_Data excerpts_
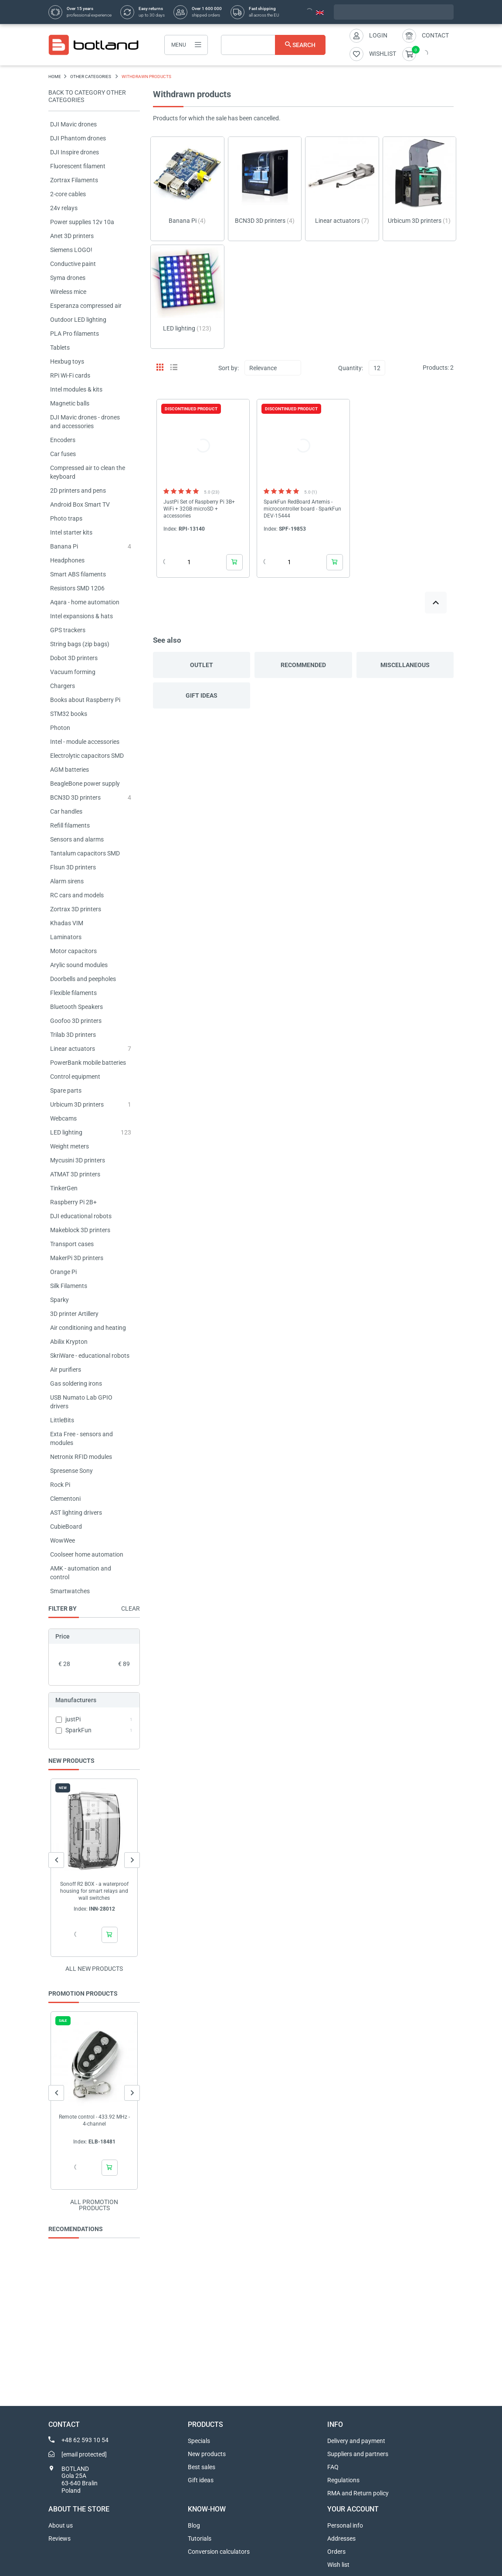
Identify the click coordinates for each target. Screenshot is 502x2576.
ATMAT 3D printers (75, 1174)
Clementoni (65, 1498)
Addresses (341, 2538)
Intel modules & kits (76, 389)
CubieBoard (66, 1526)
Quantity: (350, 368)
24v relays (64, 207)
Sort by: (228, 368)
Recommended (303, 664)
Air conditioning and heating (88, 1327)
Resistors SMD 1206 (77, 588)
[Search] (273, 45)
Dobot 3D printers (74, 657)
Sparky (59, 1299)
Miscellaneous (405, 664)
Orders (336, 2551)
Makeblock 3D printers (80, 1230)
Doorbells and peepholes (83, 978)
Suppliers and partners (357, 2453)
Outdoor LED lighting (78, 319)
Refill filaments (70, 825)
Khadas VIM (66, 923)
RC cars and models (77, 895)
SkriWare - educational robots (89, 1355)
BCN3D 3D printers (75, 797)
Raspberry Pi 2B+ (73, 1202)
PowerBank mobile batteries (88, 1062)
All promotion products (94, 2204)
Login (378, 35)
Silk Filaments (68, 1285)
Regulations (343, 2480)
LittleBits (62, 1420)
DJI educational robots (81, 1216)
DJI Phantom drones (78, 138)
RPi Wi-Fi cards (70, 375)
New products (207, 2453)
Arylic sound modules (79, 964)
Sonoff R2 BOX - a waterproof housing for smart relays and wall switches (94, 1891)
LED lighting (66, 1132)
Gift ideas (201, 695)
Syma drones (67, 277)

---

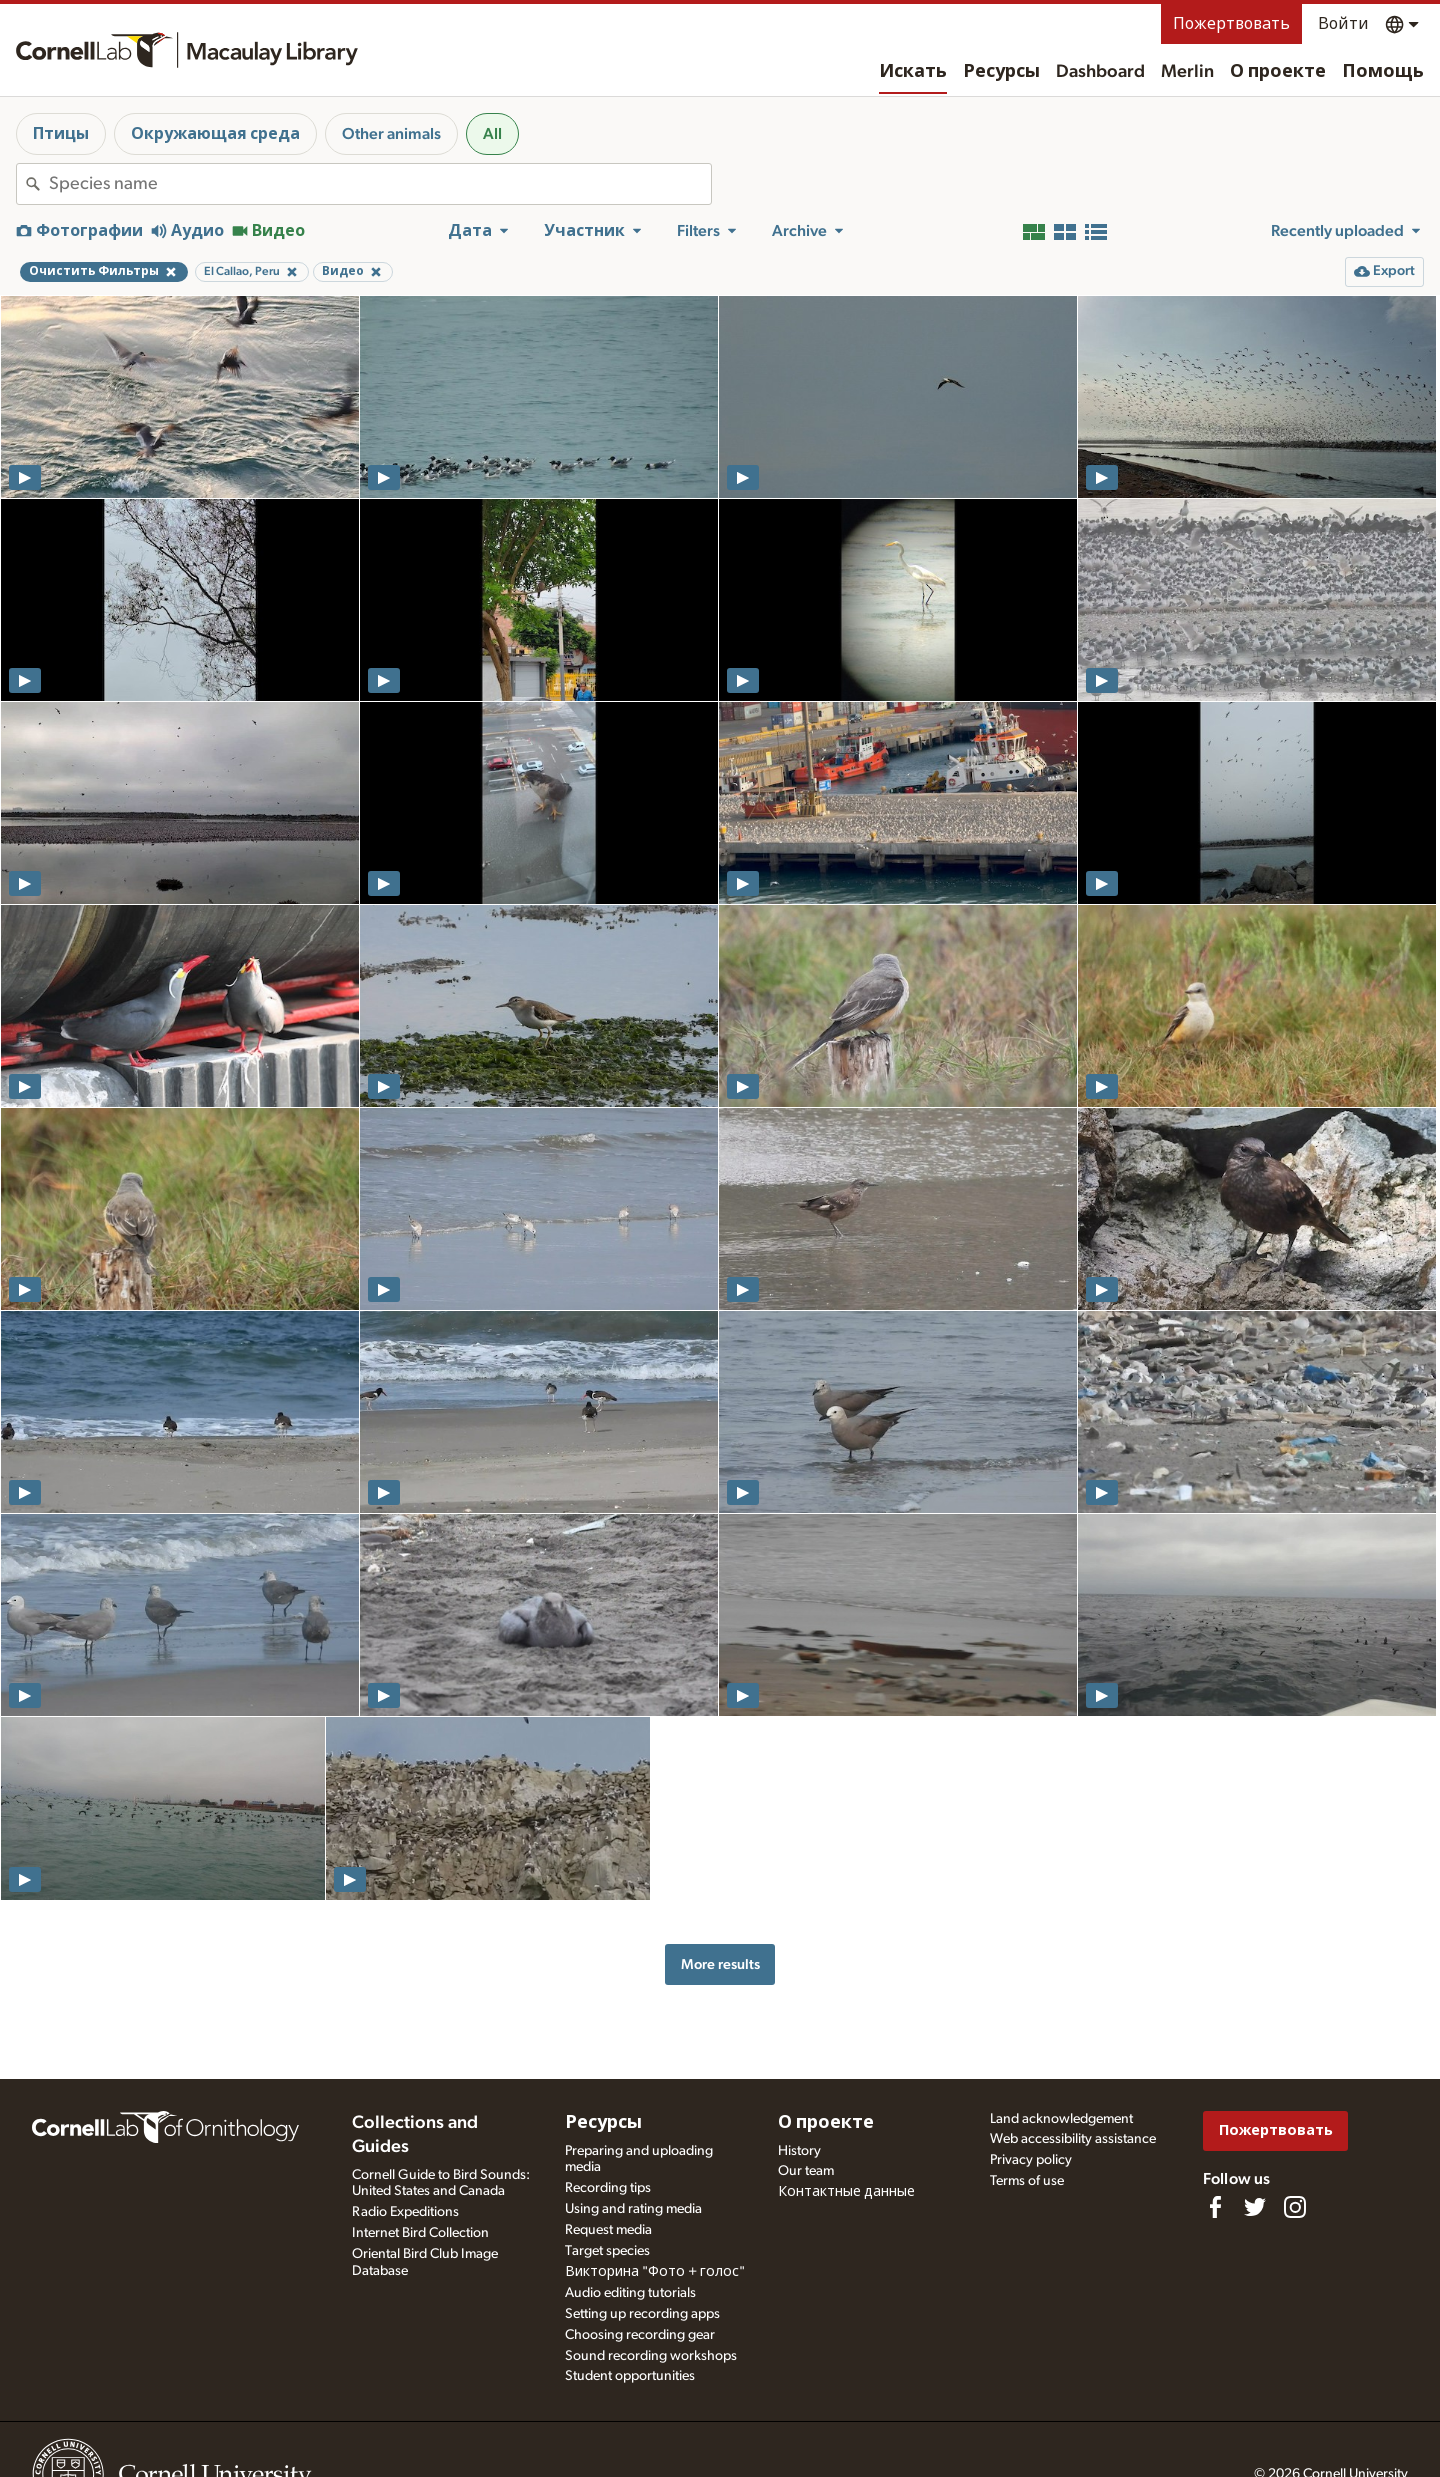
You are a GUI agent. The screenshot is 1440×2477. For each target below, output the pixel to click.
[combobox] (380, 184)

...

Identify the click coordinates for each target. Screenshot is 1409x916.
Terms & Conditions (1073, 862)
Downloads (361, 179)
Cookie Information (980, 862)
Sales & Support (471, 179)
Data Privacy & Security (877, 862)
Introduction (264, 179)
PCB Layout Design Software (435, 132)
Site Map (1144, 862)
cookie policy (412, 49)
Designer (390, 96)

_What to do_
Every line above that holds "coordinates" should be copied out.

_Output of the task_
Identify the click coordinates for each target. Screenshot is 502x2576.
Identify the click coordinates for each target. Screenshot is 1409x916.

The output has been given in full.